■ Work instructions ■
Copy nothing but the lines from the opening of the entries through the line that contains "Requisitos para el", exactly as written. Drop the pictures.

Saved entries

Start of Block

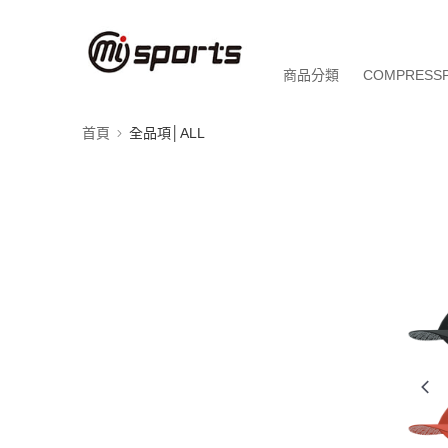
商品分類
COMPRESS
首頁
全品項│ALL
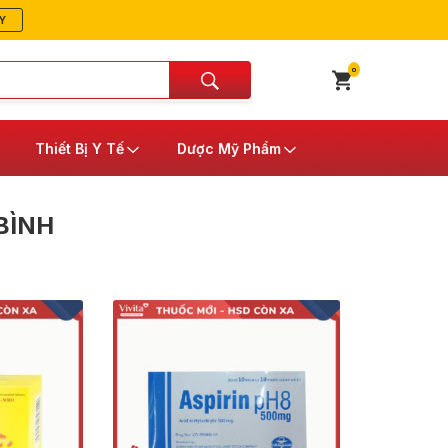
Y
0
Thiết Bị Y Tế
Dược Mỹ Phẩm
BÌNH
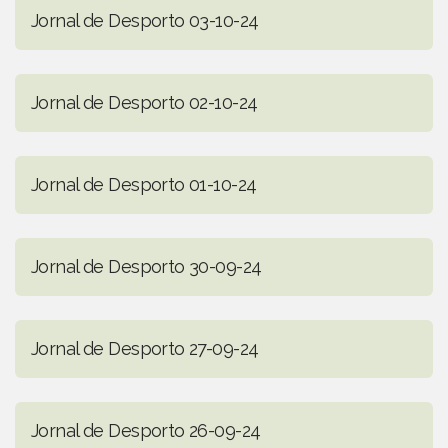
Jornal de Desporto 03-10-24
Jornal de Desporto 02-10-24
Jornal de Desporto 01-10-24
Jornal de Desporto 30-09-24
Jornal de Desporto 27-09-24
Jornal de Desporto 26-09-24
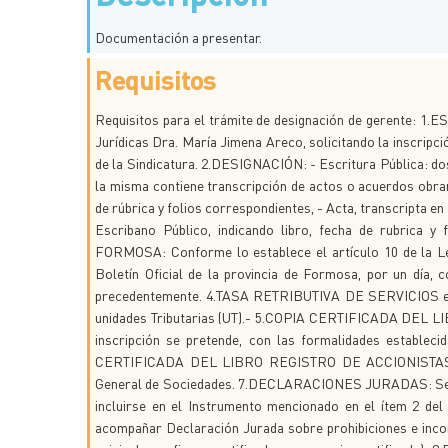
Documentación a presentar.
Requisitos
Requisitos para el trámite de designación de gerente: 1.E
Jurídicas Dra. María Jimena Areco, solicitando la inscripc
de la Sindicatura. 2.DESIGNACIÓN: - Escritura Pública: dos
la misma contiene transcripción de actos o acuerdos obrant
de rúbrica y folios correspondientes, - Acta, transcripta e
Escribano Público, indicando libro, fecha de rubric
FORMOSA: Conforme lo establece el artículo 10 de la Ley
Boletín Oficial de la provincia de Formosa, por un día, c
precedentemente. 4.TASA RETRIBUTIVA DE SERVICIOS en Ad
unidades Tributarias (UT).- 5.COPIA CERTIFICADA DEL 
inscripción se pretende, con las formalidades estableci
CERTIFICADA DEL LIBRO REGISTRO DE ACCIONISTAS, con
General de Sociedades. 7.DECLARACIONES JURADAS: Se acl
incluirse en el Instrumento mencionado en el ítem 2 del
acompañar Declaración Jurada sobre prohibiciones e incom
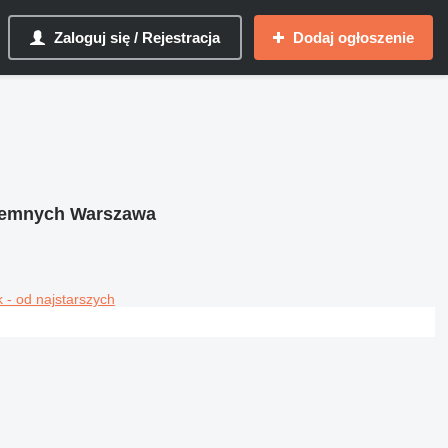
Zaloguj się / Rejestracja
Dodaj ogłoszenie
ziemnych Warszawa
 - od najstarszych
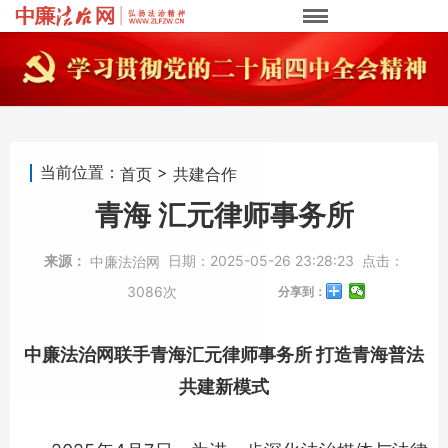
当前位置：
>
首页
共建合作
青海 汇元律师事务所
来源：
日期：
2025-05-26 23:28:23
点击：
中廉法治网
3086次
分享到：
中廉法治网联手青海汇元律师事务所 打造青海普法
共建新模式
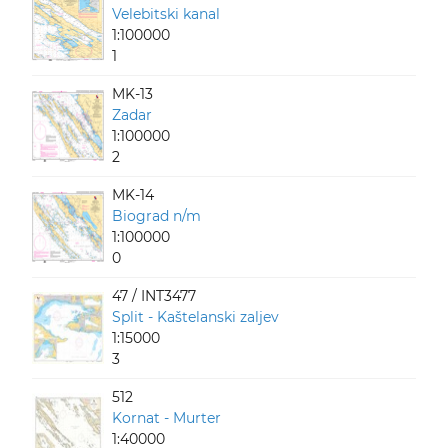
Velebitski kanal
1:100000
1
MK-13
Zadar
1:100000
2
MK-14
Biograd n/m
1:100000
0
47 / INT3477
Split - Kaštelanski zaljev
1:15000
3
512
Kornat - Murter
1:40000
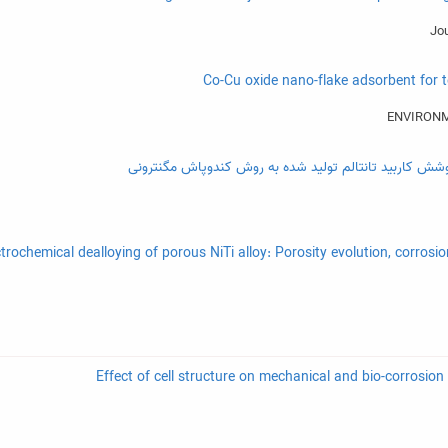
پوشش کاربید تانتالم تولید شده به روش کندوپاش مگنترونی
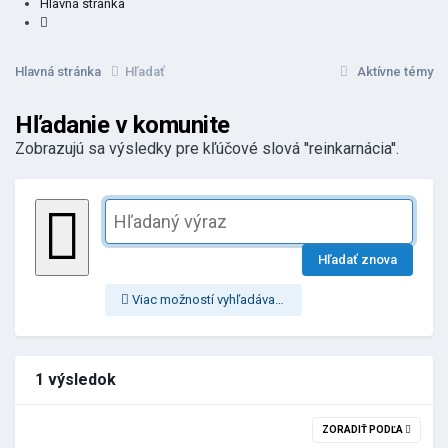
Hlavná stránka
Hlavná stránka
Hľadať
Aktívne témy
Hľadanie v komunite
Zobrazujú sa výsledky pre kľúčové slová ''reinkarnácia''.
Hľadať znova
Viac možností vyhľadávania
1 výsledok
ZORADIŤ PODĽA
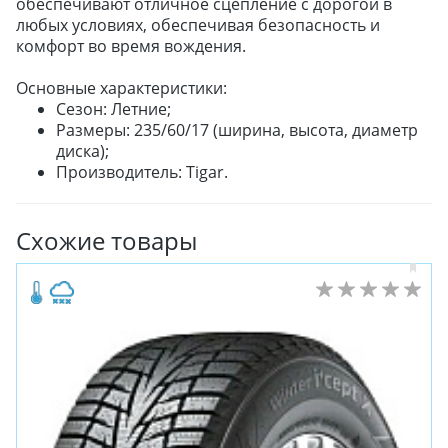
обеспечивают отличное сцепление с дорогой в
любых условиях, обеспечивая безопасность и
комфорт во время вождения.
Основные характеристики:
Сезон: Летние;
Размеры: 235/60/17 (ширина, высота, диаметр
диска);
Производитель: Tigar.
Схожие товары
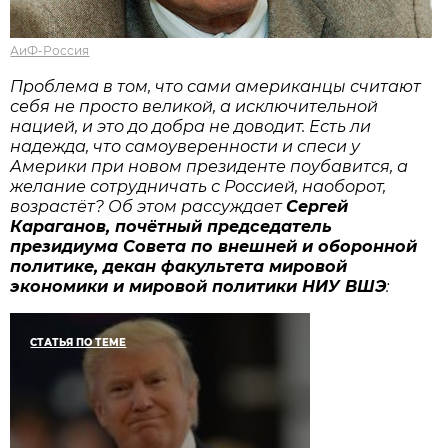
АиФ-Россия
Проблема в том, что сами американцы считают
себя не просто великой, а исключительной
нацией, и это до добра не доводит. Есть ли
надежда, что самоуверенности и спеси у
Америки при новом президенте поубавится, а
желание сотрудничать с Россией, наоборот,
возрастёт? Об этом рассуждает
Сергей
Караганов, почётный председатель
президиума Совета по внешней и оборонной
политике, декан факультета мировой
экономики и мировой политики НИУ ВШЭ
:
СТАТЬЯ ПО ТЕМЕ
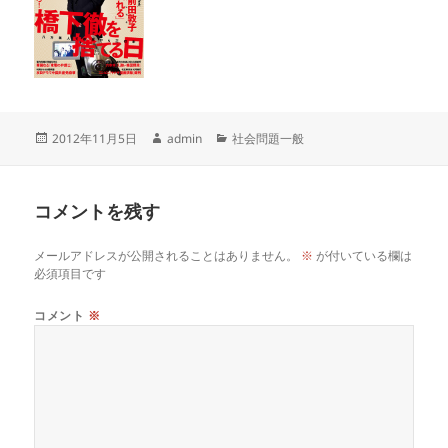
投
作
カ
2012年11月5日
admin
社会問題一般
稿
成
テ
日:
者
ゴ
リ
コメントを残す
ー
メールアドレスが公開されることはありません。
※
が付いている欄は
必須項目です
コメント
※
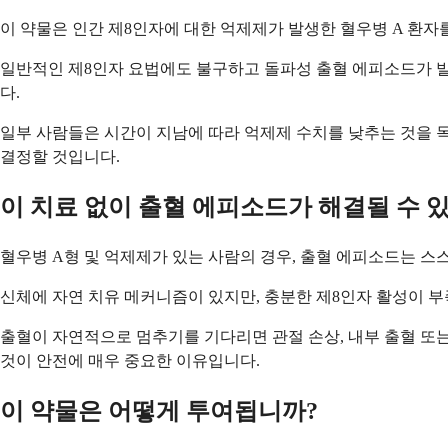
이 약물은 인간 제8인자에 대한 억제제가 발생한 혈우병 A 환
일반적인 제8인자 요법에도 불구하고 돌파성 출혈 에피소드가 발
다.
일부 사람들은 시간이 지남에 따라 억제제 수치를 낮추는 것을 목
결정할 것입니다.
이 치료 없이 출혈 에피소드가 해결될 수 
혈우병 A형 및 억제제가 있는 사람의 경우, 출혈 에피소드는 스
신체에 자연 치유 메커니즘이 있지만, 충분한 제8인자 활성이 부
출혈이 자연적으로 멈추기를 기다리면 관절 손상, 내부 출혈 또는
것이 안전에 매우 중요한 이유입니다.
이 약물은 어떻게 투여됩니까?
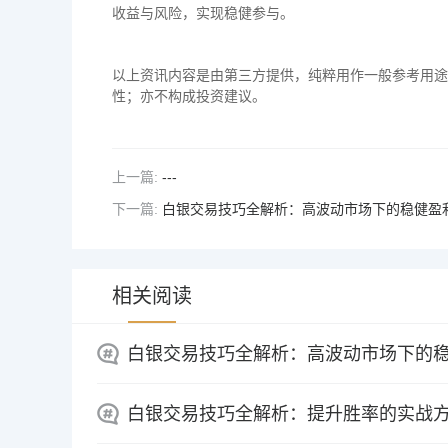
收益与风险，实现稳健参与。
以上资讯内容是由第三方提供，纯粹用作一般参考用途
性；亦不构成投资建议。
上一篇:
---
下一篇:
白银交易技巧全解析：高波动市场下的稳健盈
相关阅读
白银交易技巧全解析：高波动市场下的
白银交易技巧全解析：提升胜率的实战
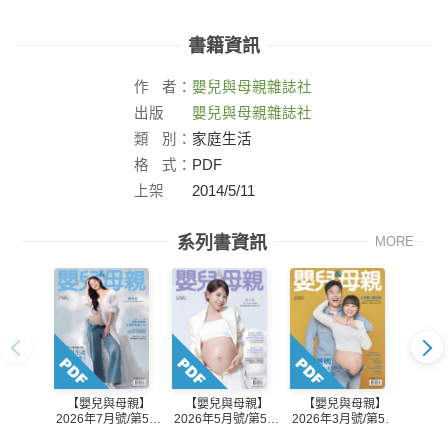
書籍資訊
作
者：
嬰兒與母親雜誌社
出版
嬰兒與母親雜誌社
社：
類
別：
家庭生活
格
式：
PDF
上架
2014/5/11
日：
系列書資訊
MORE
【嬰兒與母親】
【嬰兒與母親】
【嬰兒與母親】
【嬰
2026年7月號/第588
2026年5月號/第587
2026年3月號/第586
2026
期
期
期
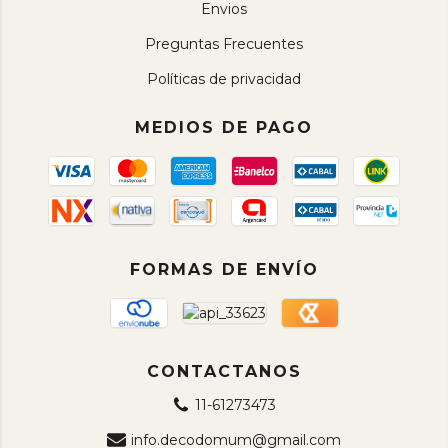
Envios
Preguntas Frecuentes
Políticas de privacidad
MEDIOS DE PAGO
FORMAS DE ENVÍO
CONTACTANOS
11-61273473
info.decodomum@gmail.com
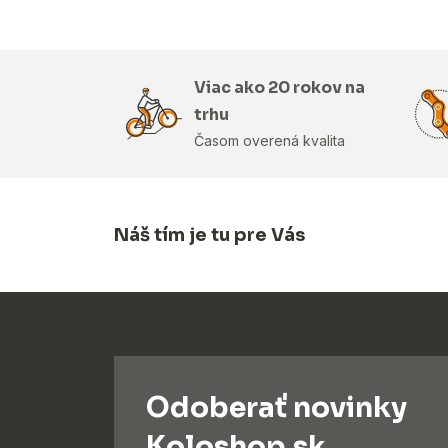
Viac ako 20 rokov na
trhu
Časom overená kvalita
Náš tím je tu pre Vás
Odoberať novinky
Koloshop.sk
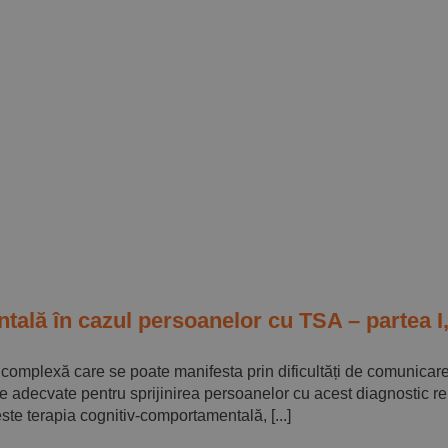
tală în cazul persoanelor cu TSA – partea 
complexă care se poate manifesta prin dificultăți de comunicare
ice adecvate pentru sprijinirea persoanelor cu acest diagnostic r
ste terapia cognitiv-comportamentală, [...]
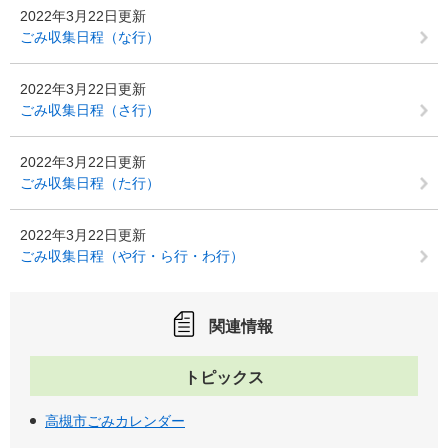
2022年3月22日更新
ごみ収集日程（な行）
2022年3月22日更新
ごみ収集日程（さ行）
2022年3月22日更新
ごみ収集日程（た行）
2022年3月22日更新
ごみ収集日程（や行・ら行・わ行）
関連情報
トピックス
高槻市ごみカレンダー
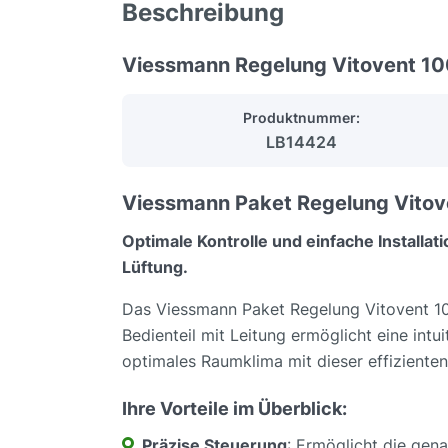
Beschreibung
Viessmann Regelung Vitovent 10
Produktnummer:
LB14424
Viessmann Paket Regelung Vitove
Optimale Kontrolle und einfache Installa
Lüftung.
Das Viessmann Paket Regelung Vitovent 100
Bedienteil mit Leitung ermöglicht eine intu
optimales Raumklima mit dieser effiziente
Ihre Vorteile im Überblick:
Präzise Steuerung
: Ermöglicht die gen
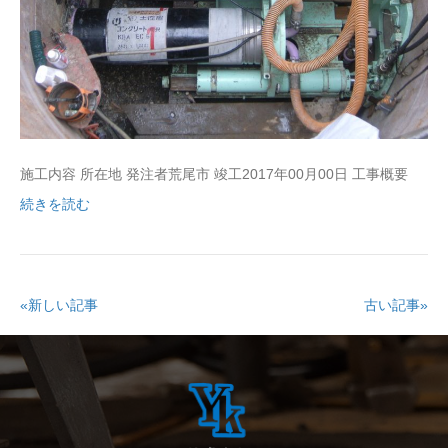
施工内容 所在地 発注者荒尾市 竣工2017年00月00日 工事概要
続きを読む
«新しい記事
古い記事»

End of Block

■ Solution ■
商品分類
COMPRESS
首頁
全品項│ALL
Y
0
Thiết Bị Y Tế
Dược Mỹ Phẩm
BÌNH
Jornal de Desporto 03-10-24
Jornal de Desporto 02-10-24
Jornal de Desporto 01-10-24
Jornal de Desporto 30-09-24
Jornal de Desporto 27-09-24
Jornal de Desporto 26-09-24
Documentación a presentar.
Requisitos
Requisitos para el trámite de designación de gerente: 1.E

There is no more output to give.